« Snow varies. » (Snow scientist proverb)
Sentinel-2 enables to generate snow maps at 20 m spatial resolution. But what’s the use of such high resolution snow maps? Because one picture is worth a thousand words, I resampled some Sentinel-2 images of snow-covered regions to coarser resolutions using the average reflectance of the contributing pixels. I did not use snow maps but true color Sentinel-2 composites to better show the context of the selected regions, but it should be easy to mentally compute the snow maps from these examples.
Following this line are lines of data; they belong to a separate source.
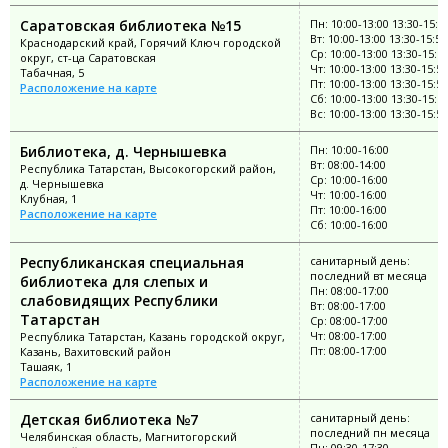
Саратовская библиотека №15
Пн: 10:00-13:00 13:30-15:5
Вт: 10:00-13:00 13:30-15:55
Краснодарский край, Горячий Ключ городской
Ср: 10:00-13:00 13:30-15:5
округ, ст-ца Саратовская
Чт: 10:00-13:00 13:30-15:55
Табачная, 5
Пт: 10:00-13:00 13:30-15:55
Расположение на карте
Сб: 10:00-13:00 13:30-15:5
Вс: 10:00-13:00 13:30-15:55
Библиотека, д. Чернышевка
Пн: 10:00-16:00
Вт: 08:00-14:00
Республика Татарстан, Высокогорский район,
Ср: 10:00-16:00
д. Чернышевка
Чт: 10:00-16:00
Клубная, 1
Пт: 10:00-16:00
Расположение на карте
Сб: 10:00-16:00
Республиканская специальная
санитарный день:
последний вт месяца
библиотека для слепых и
Пн: 08:00-17:00
слабовидящих Республики
Вт: 08:00-17:00
Татарстан
Ср: 08:00-17:00
Чт: 08:00-17:00
Республика Татарстан, Казань городской округ,
Пт: 08:00-17:00
Казань, Вахитовский район
Ташаяк, 1
Расположение на карте
Детская библиотека №7
санитарный день:
последний пн месяца
Челябинская область, Магнитогорский
Пн: 09:30-17:30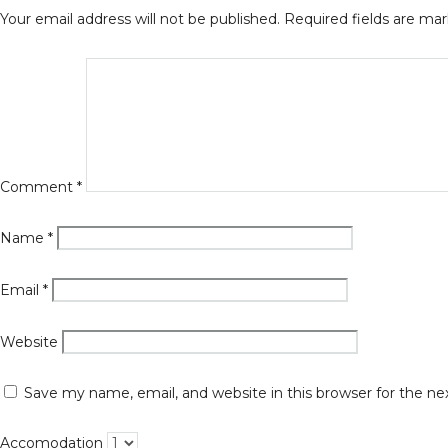
Your email address will not be published.
Required fields are ma
Comment
*
Name
*
Email
*
Website
Save my name, email, and website in this browser for the n
Accomodation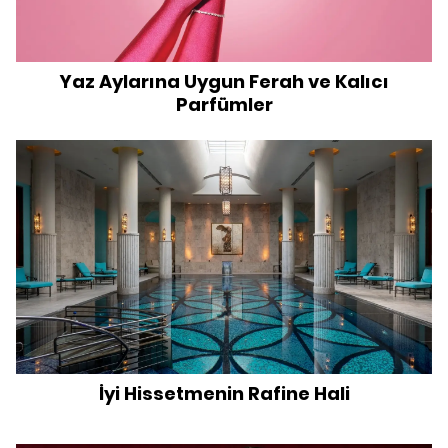
Yaz Aylarına Uygun Ferah ve Kalıcı
Parfümler
İyi Hissetmenin Rafine Hali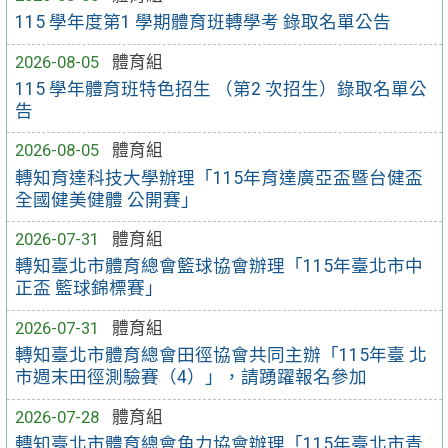
115 學年度第1 學期體育班轉學考 錄取名單公告
2026-08-05
體育組
115 學年體育班特色招生 （第2 次招生）錄取名單公
告
2026-08-05
體育組
轉知育達科技大學辦理「115年育達廣亞盃暨台健盃
全國健美健體 公開賽」
2026-07-31
體育組
轉知臺北市體育總會籃球協會辦理「115年臺北市中
正盃 籃球錦標賽」
2026-07-31
體育組
轉知臺北市體育總會田徑協會共同主辦「115年臺 北
市週末田徑測驗賽（4）」，請踴躍報名參加
2026-07-28
體育組
轉知臺北市體育總會角力協會辦理「115年臺北市青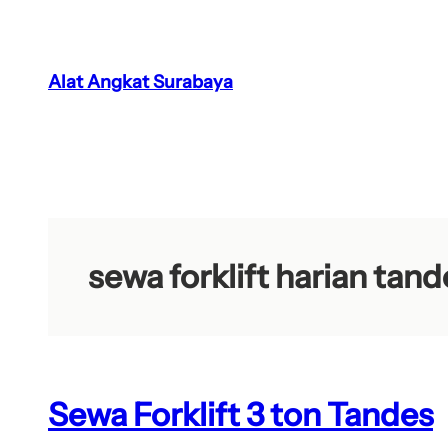
Lewati
ke
konten
Alat Angkat Surabaya
sewa forklift harian tand
Sewa Forklift 3 ton Tandes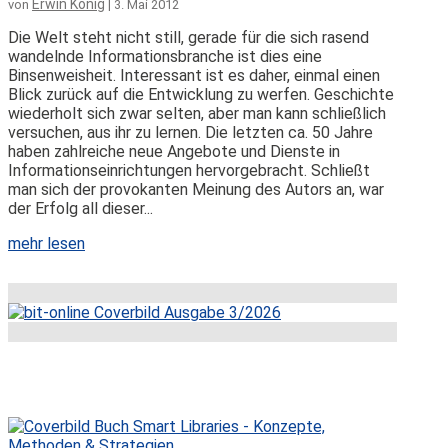
Erwin König
von
|
3. Mai 2012
Die Welt steht nicht still, gerade für die sich rasend
wandelnde Informationsbranche ist dies eine
Binsenweisheit. Interessant ist es daher, einmal einen
Blick zurück auf die Entwicklung zu werfen. Geschichte
wiederholt sich zwar selten, aber man kann schließlich
versuchen, aus ihr zu lernen. Die letzten ca. 50 Jahre
haben zahlreiche neue Angebote und Dienste in
Informationseinrichtungen hervorgebracht. Schließt
man sich der provokanten Meinung des Autors an, war
der Erfolg all dieser...
mehr lesen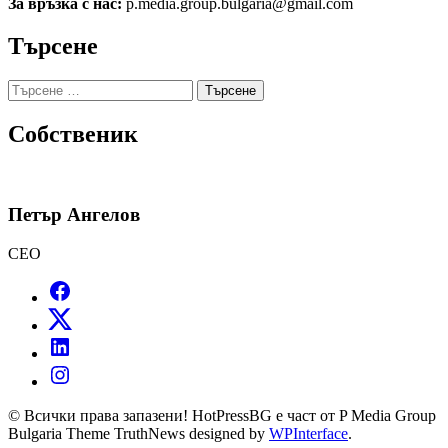
За връзка с нас:
p.media.group.bulgaria@gmail.com
Търсене
Търсене
за:
Собственик
Петър Ангелов
CEO
© Всички права запазени! HotPressBG е част от P Media Group
Bulgaria Theme TruthNews designed by
WPInterface
.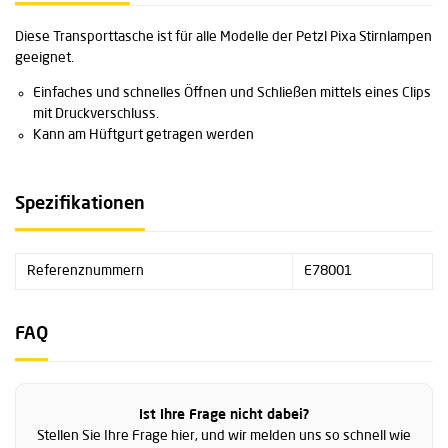
Diese Transporttasche ist für alle Modelle der Petzl Pixa Stirnlampen
geeignet.
Einfaches und schnelles Öffnen und Schließen mittels eines Clips
mit Druckverschluss.
Kann am Hüftgurt getragen werden
Spezifikationen
Referenznummern
E78001
FAQ
Ist Ihre Frage nicht dabei?
Stellen Sie Ihre Frage hier, und wir melden uns so schnell wie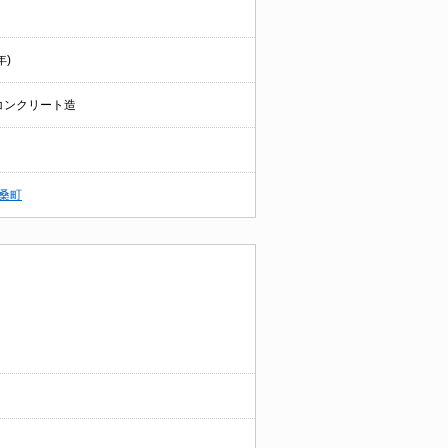
年)
コンクリート造
桑町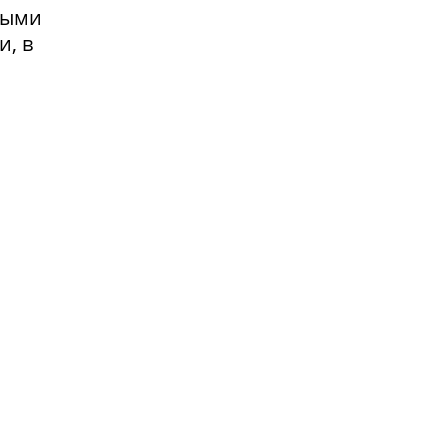
выми
и, в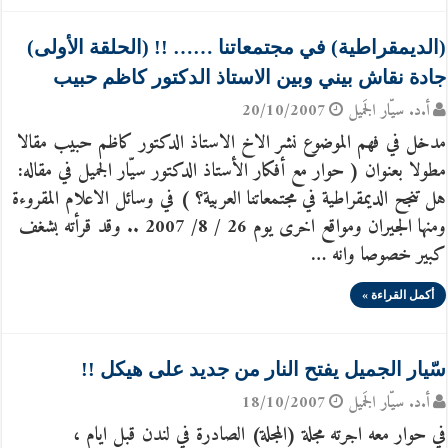
(الديمقراطية) في مجتمعاتنا …… !! (الحلقة الأولى)
جادة نقاش بيني وبين الاستاذ الدكتور كاظم حبيب
أ.د. سيّار الجَميل
20/10/2007
مدخل في فهم الموضوع نشر الاخ الاستاذ الدكتور كاظم حبيب مقالا
مطولا بعنوان ( حوار مع أفكار الأستاذ الدكتور سيّار الجميل في مقاله:
هل تنجح الديمقراطية في مجتمعاتنا العربية؟ ) في وسائل الاعلام المقروءة
ومنها الجيران ومواقع اخرى يوم 26 / 8/ 2007 .. وقد قرأته بشغف
كبير خصوصا وانه …
أكمل القراءة »
سّيار الجميل يفتح النار من جديد على هيكل !!
أ.د. سيّار الجَميل
18/10/2007
في حوار معه اجرته مجلة (المجلة) الصادرة في لندن قبل ايام ،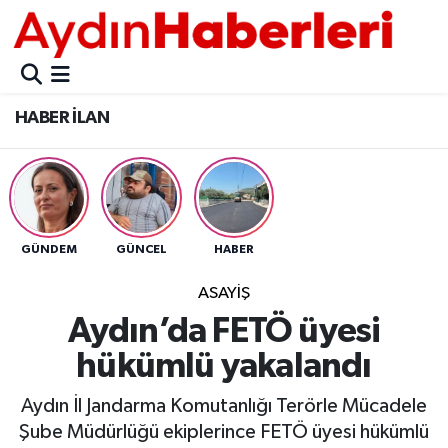
GÜNCEL
Aydın Nöbetçi Eczaneler
HABER İLAN
POLİTİKA
Aydın Hava Durumu
BELEDİYELER
Aydin Namaz Vakitleri
ASAYİŞ
Aydın Trafik Yoğunluk Haritası
GÜNDEM
GÜNCEL
HABER
EKONOMİ
Süper Lig Puan Durumu ve Fikstür
ASAYİŞ
Aydın’da FETÖ üyesi
BÜLTEN
Tüm Manşetler
hükümlü yakalandı
ÇEVRE
Son Dakika Haberleri
Aydın İl Jandarma Komutanlığı Terörle Mücadele
Şube Müdürlüğü ekiplerince FETÖ üyesi hükümlü
DIŞ
Haber Arşivi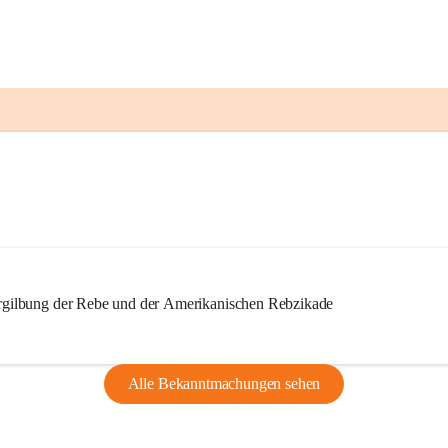
ilbung der Rebe und der Amerikanischen Rebzikade
Alle Bekanntmachungen sehen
The 500 m resolution is close to the resolution of MODIS, Sentinel-3, VIIRS.
First example, a ski resort in the Dolomites, Corvara (Italy).
Second example, urban and agricultural landscape in Saint-Jean-sur-Richelieu, Quebec (Canada)
Third example, in the Sierra Nevada National Park
There are better arguments in the scientific literature. In hydrology, the spatial variability of patchy snow cover area has an impact on the melting rates . In ecology, the spatial patterns of the snow cover duration at high resolution is an important predictor of the plant biodiversity . The drawback of high resolution snow maps is the high computing cost to process them. However, previous studies have shown that snow reanalyses assimilating 90 m resolution maps of the snow cover fraction can be done at the scale of entire mountain ranges .
- Liston, G.E. (1995) « Local advection of momentum, heat, and moisture during the melt of patchy snow covers. » Journal of Applied Meteorology 34.7, 1705-1715.
- Carlson, B.Z.; Choler, P.; Renaud, J.; Dedieu, J.P.; Thuiller, W. (2015) Modelling snow cover duration improves predictions of functional and taxonomic diversity for alpine plant communities. Annals of Botany, 116, 1023–1034.
- Margulis, S.A.; Girotto, M.; Cortés, G.; Durand, M. (2015) A particle batch smoother approach to snow water equivalent estimation. Journal of Hydrometeorology, 16, 1752–1772.